Looking for a mandolin version of  "My Funny Valentine" sheet music or tabs.

                            Thanks    Mike

----------


## 250sc

Fake Book

----------


## Perry

A quick google search turned up this lead sheet from the original Real Book:

http://johnwesleybarker.madasafish.c...alentine_s.png

I don't think you are going to find mando TAB for this

----------


## Pete Martin

There are very few mandolin tabs for any Jazz tune.  However, zillions of tunes are out in music notation, aka fakebooks.

Learn to read music, it is not that hard to do!!!!  You'll be glad you did...

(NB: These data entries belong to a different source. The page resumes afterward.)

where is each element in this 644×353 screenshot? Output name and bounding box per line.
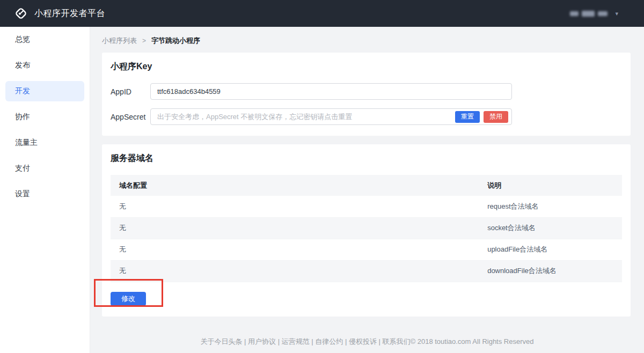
disable-button[interactable]: 禁用 (484, 111, 508, 123)
appsecret-actions: 重置 禁用 (455, 111, 508, 123)
redacted-username-block (598, 11, 608, 16)
reset-button[interactable]: 重置 (455, 111, 480, 123)
top-bar: 小程序开发者平台 ▾ (0, 0, 644, 27)
column-header-domain-config: 域名配置 (111, 175, 479, 196)
domain-table-header-row: 域名配置 说明 (111, 175, 622, 196)
table-row: 无 uploadFile合法域名 (111, 239, 622, 260)
domain-config-cell: 无 (111, 239, 479, 260)
caret-down-icon[interactable]: ▾ (615, 10, 618, 17)
domain-card-title: 服务器域名 (111, 153, 622, 164)
redacted-username-block (570, 11, 579, 16)
user-menu[interactable]: ▾ (570, 10, 630, 17)
table-row: 无 downloadFile合法域名 (111, 260, 622, 282)
column-header-description: 说明 (479, 175, 622, 196)
brand: 小程序开发者平台 (14, 6, 105, 20)
domain-config-cell: 无 (111, 196, 479, 217)
appsecret-input-wrap: 重置 禁用 (150, 108, 512, 125)
sidebar-item-collaboration[interactable]: 协作 (5, 107, 84, 127)
domain-desc-cell: socket合法域名 (479, 217, 622, 239)
sidebar-item-settings[interactable]: 设置 (5, 184, 84, 204)
domain-desc-cell: request合法域名 (479, 196, 622, 217)
app-root: 小程序开发者平台 ▾ 总览 发布 开发 协作 流量主 支付 设置 小程序列表 >… (0, 0, 644, 353)
sidebar-item-develop[interactable]: 开发 (5, 81, 84, 101)
redacted-username-block (582, 11, 595, 17)
domain-desc-cell: downloadFile合法域名 (479, 260, 622, 282)
domain-table: 域名配置 说明 无 request合法域名 无 socket合法域名 无 (111, 175, 622, 282)
table-row: 无 socket合法域名 (111, 217, 622, 239)
app-title: 小程序开发者平台 (34, 8, 105, 19)
sidebar-item-publish[interactable]: 发布 (5, 55, 84, 76)
domain-config-cell: 无 (111, 217, 479, 239)
domain-config-cell: 无 (111, 260, 479, 282)
breadcrumb-separator-icon: > (142, 37, 146, 45)
page-footer: 关于今日头条 | 用户协议 | 运营规范 | 自律公约 | 侵权投诉 | 联系我… (90, 337, 644, 347)
domain-desc-cell: uploadFile合法域名 (479, 239, 622, 260)
server-domain-card: 服务器域名 域名配置 说明 无 request合法域名 无 socket合法 (102, 144, 631, 317)
sidebar-item-payment[interactable]: 支付 (5, 158, 84, 179)
table-row: 无 request合法域名 (111, 196, 622, 217)
appid-row: AppID (111, 83, 622, 100)
miniapp-key-card: 小程序Key AppID AppSecret 重置 禁用 (102, 53, 631, 136)
sidebar-item-overview[interactable]: 总览 (5, 30, 84, 50)
appid-input[interactable] (150, 83, 512, 100)
main-content: 小程序列表 > 字节跳动小程序 小程序Key AppID AppSecret 重… (90, 27, 644, 353)
breadcrumb-parent-link[interactable]: 小程序列表 (102, 36, 137, 46)
appsecret-label: AppSecret (111, 113, 150, 121)
key-card-title: 小程序Key (111, 61, 622, 72)
breadcrumb: 小程序列表 > 字节跳动小程序 (90, 27, 644, 53)
sidebar: 总览 发布 开发 协作 流量主 支付 设置 (0, 27, 90, 353)
sidebar-item-traffic[interactable]: 流量主 (5, 133, 84, 153)
appid-label: AppID (111, 87, 150, 96)
breadcrumb-current: 字节跳动小程序 (151, 36, 200, 46)
appid-input-wrap (150, 83, 512, 100)
miniapp-logo-icon (14, 6, 28, 20)
appsecret-row: AppSecret 重置 禁用 (111, 108, 622, 125)
modify-button[interactable]: 修改 (111, 292, 146, 306)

Here is a site that lets you find where a tune is in which fakebook
http://psrtutorial.com/Resources/R_FBSongs/fbindex.html

----------


## mishima

Thanks:
 I'll check out the refferals, I do read music I just never know whats available so I cast a large net.

                                   Mike

----------


## Tripp Johnson

Just about any jazz fake book should have MFV...I always go to 'The Real Books' (Vol 1 has MFV), which I believe can actually be obtained legally these days.   :Wink:

----------